The results of the PCA analysis suggest that naming latencies are influenced by three factors: (1) frequency of experience with a concept or a word form (indicated by familiarity and word frequency); (2) the association between an object and its name (indicated by imageability, image agreement, and H statistic); and (3) the difficulty of processing the visual information (indicated by visual complexity).

It is noteworthy to mention that although the objective visual complexity was positively correlated with the subjective visual complexity, r = .53, p < .01, only subjective visual complexity predicts naming latencies. It is possible that subjective visual complexity is influenced by some top-down perceptual cues (e.g., imageability or familiarity), because participants cannot avoid activating the name of an object when they estimate the visual complexity of the object (Szekely & Bates, 2000). Combining the results of the multiple regression and PCA analyses, it seems that Factors 1 and 2 have strong impacts on naming latencies.
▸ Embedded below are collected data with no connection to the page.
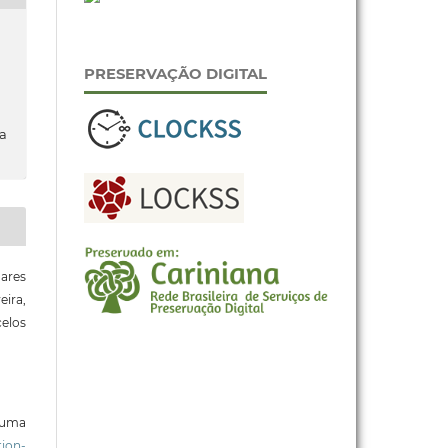
PRESERVAÇÃO DIGITAL
da
oares
ira,
elos
b uma
ion-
It is surprising that AoA was not a predictor of photo-naming latencies. The impact of AoA on naming latencies has been found in many studies using line drawings (Barry et al., 1997; Brysbaert & Cortese, 2011; Ellis & Morrison, 1998; Liu et al., 2011). To the best of our knowledge, however, only one photo-norming study has shown that AoA predicts photo-naming latencies (Nishimoto et al., 2012). Since AoA ratings have not been collected in other photo-norming studies, future research will be needed to verify whether AoA is a reliable determinant of photo-naming latencies.
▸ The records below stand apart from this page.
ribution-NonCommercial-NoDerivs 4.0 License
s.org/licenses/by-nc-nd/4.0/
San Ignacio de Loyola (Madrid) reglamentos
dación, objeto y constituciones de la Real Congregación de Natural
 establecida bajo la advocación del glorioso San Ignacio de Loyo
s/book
Importantly, we found that photos have higher name agreement but longer naming latencies than do line drawings. This is in contrast to the finding that colored photos had shorter naming latencies than those for line drawings (Brodie et al., 1991). It is noteworthy that only a few photos were used in Brodie et al. (1991; six objects in Exp. 1, 20 objects in Exp. 2, 12 objects in Exp. 3, and 33 objects in Exp. 4). Moreover, most photos used in the present study contained much more surface detail and background than the photos used by Brodie et al., which may also have influenced the naming latencies.
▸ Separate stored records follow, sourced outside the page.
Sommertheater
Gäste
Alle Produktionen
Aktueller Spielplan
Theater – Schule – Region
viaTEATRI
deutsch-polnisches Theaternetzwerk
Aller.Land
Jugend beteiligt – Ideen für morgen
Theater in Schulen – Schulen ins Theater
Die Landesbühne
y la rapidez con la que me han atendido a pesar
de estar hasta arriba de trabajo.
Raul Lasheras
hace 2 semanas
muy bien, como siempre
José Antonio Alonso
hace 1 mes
Why does photo naming differ from line-drawing naming? In general, photos, as compared to line drawings, contain more surface details, including color, texture, shadow, and sometimes background details. It is possible that these details could reduce the ambiguity of the presented objects, and therefore improve the degree of name agreement. Color in particular may contribute to the difference between naming photos and naming line drawings. For instance, Tanaka and Presnell (1999) demonstrated that color information helps object recognition, especially for objects strongly associated with a particular color. Moreover, Uttl, Graf, and Santacruz (2006) hypothesized that the recognition of photos and line drawings may recruit different perceptual and semantic processes, because line drawings may be viewed as typical representations of an object class—a type—whereas photos are viewed as individual objects—tokens. Therefore, different types of stimuli may be suitable for different research questions. Nevertheless, the difference between photos and line drawings should be taken into account in future studies.

Conclusions

To summarize, the present study is the first to report Dutch normative data as well as naming latencies for 327 photos of objects. The analyses showed that name agreement, word frequency, imageability, and image agreement were significant predictors of naming latencies. The normative data will be useful for future research on object naming among both clinical and healthy populations.